▸ AVAILABLE DATA:
┌──

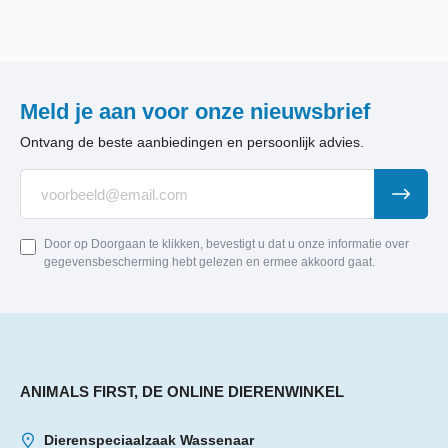
Meld je aan voor onze nieuwsbrief
Ontvang de beste aanbiedingen en persoonlijk advies.
Door op Doorgaan te klikken, bevestigt u dat u onze informatie over
gegevensbescherming hebt gelezen en ermee akkoord gaat.
ANIMALS FIRST, DE ONLINE DIERENWINKEL
Dierenspeciaalzaak Wassenaar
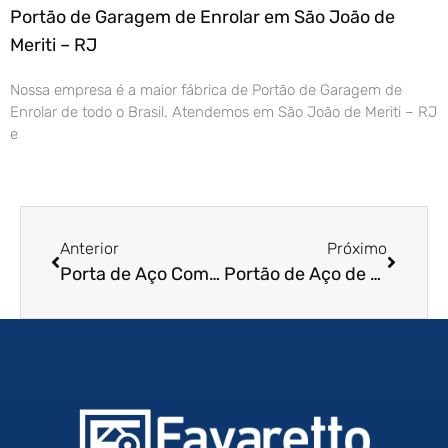
Portão de Garagem de Enrolar em São João de
Meriti – RJ
Nossa empresa é a maior fábrica de Portão de Garagem de
Enrolar de todo o Brasil. Atendemos em São João de Meriti – RJ
e
Anterior
Próximo
Porta de Aço Comercial em Jaú – SP
Portão de Aço de Enrolar em São Caetano do Sul – SP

└──

▸ YOUR OBJECTIVE: Would it be possible to copy the material exactly, excluding the images?

▸ REPLY TO THE TASK:
Meld je aan voor onze nieuwsbrief
Ontvang de beste aanbiedingen en persoonlijk advies.
Door op Doorgaan te klikken, bevestigt u dat u onze informatie over
gegevensbescherming hebt gelezen en ermee akkoord gaat.
ANIMALS FIRST, DE ONLINE DIERENWINKEL
Dierenspeciaalzaak Wassenaar
Portão de Garagem de Enrolar em São João de
Meriti – RJ
Nossa empresa é a maior fábrica de Portão de Garagem de
Enrolar de todo o Brasil. Atendemos em São João de Meriti – RJ
e
Anterior
Próximo
Porta de Aço Comercial em Jaú – SP
Portão de Aço de Enrolar em São Caetano do Sul – SP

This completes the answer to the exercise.